Knowing that the Jews in exile would have a hard time believing that God was willing and able to keep His promises of restoration and return them from Babylon, Isaiah the prophet wrote to the exilic community about the character and attributes of the Lord in comparison to those of the pagan idols. In describing what set Yahweh, the covenant Lord of Israel, apart from the gods of the other nations, Isaiah emphasized God’s knowledge of the future. He is the One who declares “the end from the beginning and from ancient times things not yet done” (Isa. 46:10). Such knowledge is confirmed by the very era in which Isaiah wrote, for he lived hundreds of years before the postexilic community, and his foreseeing what they would need to hear demonstrates for us the Creator’s full awareness of future events. Because He knows exhaustively the days yet to come, He could give the prophet the very message that the future generation of Israel would need to hear.

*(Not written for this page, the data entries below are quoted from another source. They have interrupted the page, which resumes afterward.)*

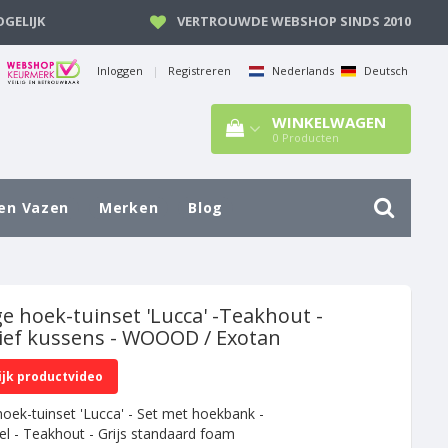
GELIJK
VERTROUWDE WEBSHOP SINDS 2010
Inloggen
|
Registreren
Nederlands
Deutsch
WINKELWAGEN
0
Producten
en Vazen
Merken
Blog
e hoek-tuinset 'Lucca' -Teakhout -
sief kussens - WOOOD / Exotan
ijk productvideo
oek-tuinset 'Lucca' - Set met hoekbank -
fel - Teakhout - Grijs standaard foam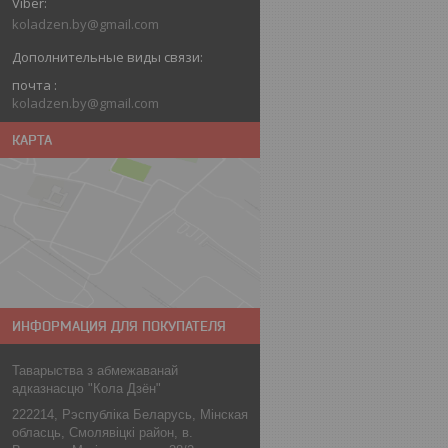
koladzen.by@gmail.com
почта
koladzen.by@gmail.com
КАРТА
ИНФОРМАЦИЯ ДЛЯ ПОКУПАТЕЛЯ
Таварыства з абмежаванай
адказнасцю "Кола Дзён"
222214, Рэспублiка Беларусь, Мiнская
обласць, Смолявiцкi район, в.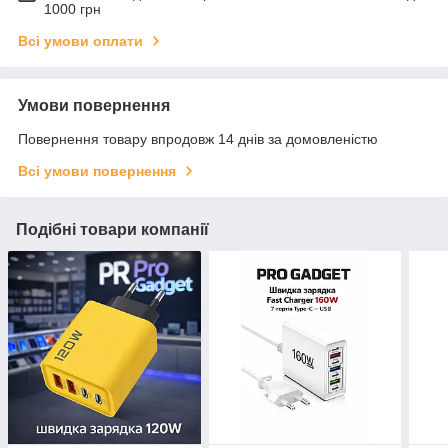
1000 грн
Всі умови оплати
Умови повернення
Повернення товару впродовж 14 днів за домовленістю
Всі умови повернення
Подібні товари компанії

Understanding that God knows what is yet to come is at the same time confidence-inducing and humbling. On the one hand, we are confident that the Lord can handle anything that comes our way, for nothing that occurs can ever surprise Him. At the same time, God’s knowledge of the future should humble us. It should remind us that we do not know enough to declare with certainty what the outcome of our plans will be. We dare not boast about future success, for we do not know whether we will find it.

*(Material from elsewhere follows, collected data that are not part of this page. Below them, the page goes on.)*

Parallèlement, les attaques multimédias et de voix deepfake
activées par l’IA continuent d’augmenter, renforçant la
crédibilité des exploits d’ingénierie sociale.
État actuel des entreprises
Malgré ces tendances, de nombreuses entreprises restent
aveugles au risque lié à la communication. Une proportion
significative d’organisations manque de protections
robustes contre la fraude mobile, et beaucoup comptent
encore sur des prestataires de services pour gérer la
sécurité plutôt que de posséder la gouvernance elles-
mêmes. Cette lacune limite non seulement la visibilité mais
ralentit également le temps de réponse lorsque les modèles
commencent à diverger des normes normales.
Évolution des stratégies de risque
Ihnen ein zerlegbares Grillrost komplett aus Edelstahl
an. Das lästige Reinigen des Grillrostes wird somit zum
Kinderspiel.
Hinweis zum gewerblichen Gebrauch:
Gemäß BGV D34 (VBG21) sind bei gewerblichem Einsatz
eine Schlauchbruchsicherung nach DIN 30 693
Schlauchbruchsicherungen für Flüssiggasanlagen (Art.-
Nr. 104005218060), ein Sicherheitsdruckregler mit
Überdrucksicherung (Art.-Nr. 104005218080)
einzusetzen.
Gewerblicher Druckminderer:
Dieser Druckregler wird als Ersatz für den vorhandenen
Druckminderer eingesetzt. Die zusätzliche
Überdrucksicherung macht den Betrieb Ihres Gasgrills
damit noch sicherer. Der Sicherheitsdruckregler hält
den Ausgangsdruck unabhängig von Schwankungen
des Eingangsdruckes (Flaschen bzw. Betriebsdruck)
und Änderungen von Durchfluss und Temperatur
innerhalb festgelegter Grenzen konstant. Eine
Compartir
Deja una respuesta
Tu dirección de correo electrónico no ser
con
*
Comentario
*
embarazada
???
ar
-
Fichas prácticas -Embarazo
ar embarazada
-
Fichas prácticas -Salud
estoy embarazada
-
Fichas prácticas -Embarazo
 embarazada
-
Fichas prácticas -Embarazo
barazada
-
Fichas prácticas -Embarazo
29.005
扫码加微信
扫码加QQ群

Proverbs 27:1 makes this essential point as it exhorts us not to boast about tomorrow. This exhortation goes against many of the actions and attitudes of human beings. Political campaigns are waged based on promises of what the future will turn out to be if a particular candidate gets elected. Doomsday scenarios related to pollution, the ascendancy of foreign powers, or other troubles are presented as unavoidable realities. Even in the Christian church, where people should know better, there is a tendency to think that we know more than we do about what lies ahead. End-time scenarios that prescribe a particular order of last-days events fill books, websites, and so forth.
As believers, we are to temper our confidence that we know what lies ahead, remembering that only God knows the future. It is good and right to plan for the days ahead, but if our plans succeed, it is not because of our wisdom or because we were certain that they would. Our plans succeed only if that success is ordained by our heavenly Father.